To Steam:
Yesterday I wasted a bunch of my day trying to play Half-Life 2. However, the Steam network client wouldn’t connect. I couldn’t authenticate, thus my software sat there on my machine. Locked. Waiting. Unusable. I spent hours in support FAQ’s and trying to traverse the non-sensical horror that is their public forums. I submitted a support request which they promised to answer the next business day. Awesome, that comes after the weekend. You know, those two consecutive days where I have “free time” to play “games”?
Two key things bother me enough to mention:
I find the lack of fallback functionality in the Steam client to be a major design flaw. Shouldn’t the fact that I’ve authed into the network in the last month be enough to prove I own it? They must balance the needs of the consumer (and simple fairness) with their need to protect your IP. Draconian policies like this are difficult to enforce, and only serve to alienate people when enforcement takes precedence over enjoyment.
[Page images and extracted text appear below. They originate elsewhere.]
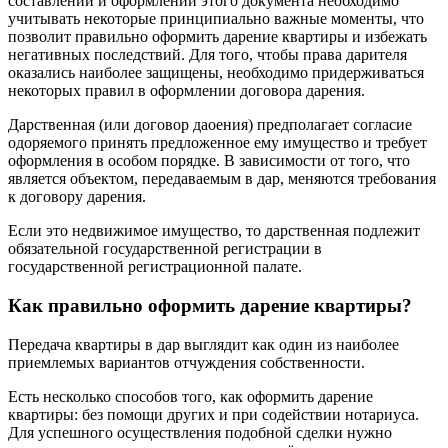
составлении и оформлении этого документа необходимо
учитывать некоторые принципиально важные моменты, что
позволит правильно оформить дарение квартиры и избежать
негативных последствий. Для того, чтобы права дарителя
оказались наиболее защищены, необходимо придерживаться
некоторых правил в оформлении договора дарения.
Дарственная (или договор даоения) предполагает согласие
одоряемого принять предложенное ему имущество и требует
оформления в особом порядке. В зависимости от того, что
является объектом, передаваемым в дар, меняются требования
к договору дарения.
Если это недвижимое имущество, то дарственная подлежит
обязательной государственной регистрации в
государственной регистрационной палате.
Как правильно оформить дарение квартиры?
Передача квартиры в дар выглядит как один из наиболее
приемлемых вариантов отчуждения собственности.
Есть несколько способов того, как оформить дарение
квартиры: без помощи других и при содействии нотариуса.
Для успешного осуществления подобной сделки нужно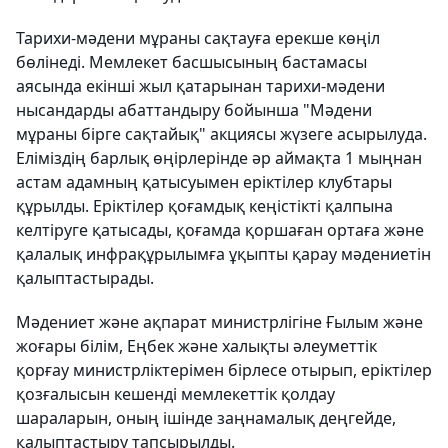
Тарихи-мәдени мұраны сақтауға ерекше көңіл
бөлінеді. Мемлекет басшысының бастамасы
аясында екінші жыл қатарынан тарихи-мәдени
нысандарды абаттандыру бойынша "Мәдени
мұраны бірге сақтайық" акциясы жүзеге асырылуда.
Еліміздің барлық өңірлерінде әр аймақта 1 мыңнан
астам адамның қатысуымен еріктілер клубтары
құрылды. Еріктілер қоғамдық кеңістікті қалпына
келтіруге қатысады, қоғамда қоршаған ортаға және
қалалық инфрақұрылымға ұқыпты қарау мәдениетін
қалыптастырады.
Мәдениет және ақпарат министрлігіне Ғылым және
жоғары білім, Еңбек және халықты әлеуметтік
қорғау министрліктерімен бірлесе отырып, еріктілер
қозғалысын кешенді мемлекеттік қолдау
шараларын, оның ішінде заңнамалық деңгейде,
қалыптастыру тапсырылды.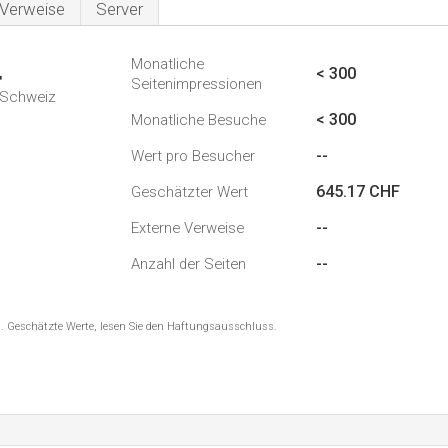
Verweise
Server
Monatliche
4
< 300
Seitenimpressionen
n Schweiz
< 300
Monatliche Besuche
--
Wert pro Besucher
645.17 CHF
Geschätzter Wert
--
Externe Verweise
--
Anzahl der Seiten
8 . Geschätzte Werte, lesen Sie den Haftungsausschluss.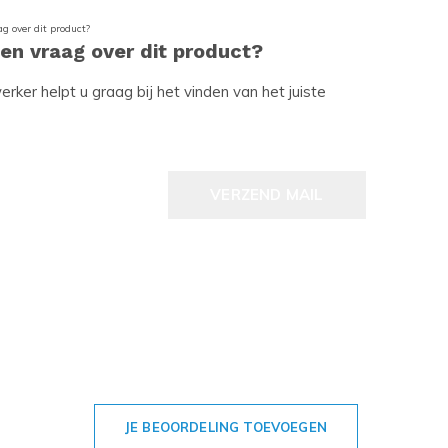
een vraag over dit product?
ker helpt u graag bij het vinden van het juiste
VERZEND MAIL
JE BEOORDELING TOEVOEGEN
The lack of communication with the community was detestable. I think much of Steam is a good thing. But when it breaks, it is very bad. I spent hours reconfiguring my computer (changing myriad firewall settings, patching the OS) in attempt to make it work. They have both a “News” and “Status” page, and failed use them! Had I been informed that there was a server-side problem that you were working on, I would have done something else with my day. Instead, needlessly wasted my time on something I couldn’t fix.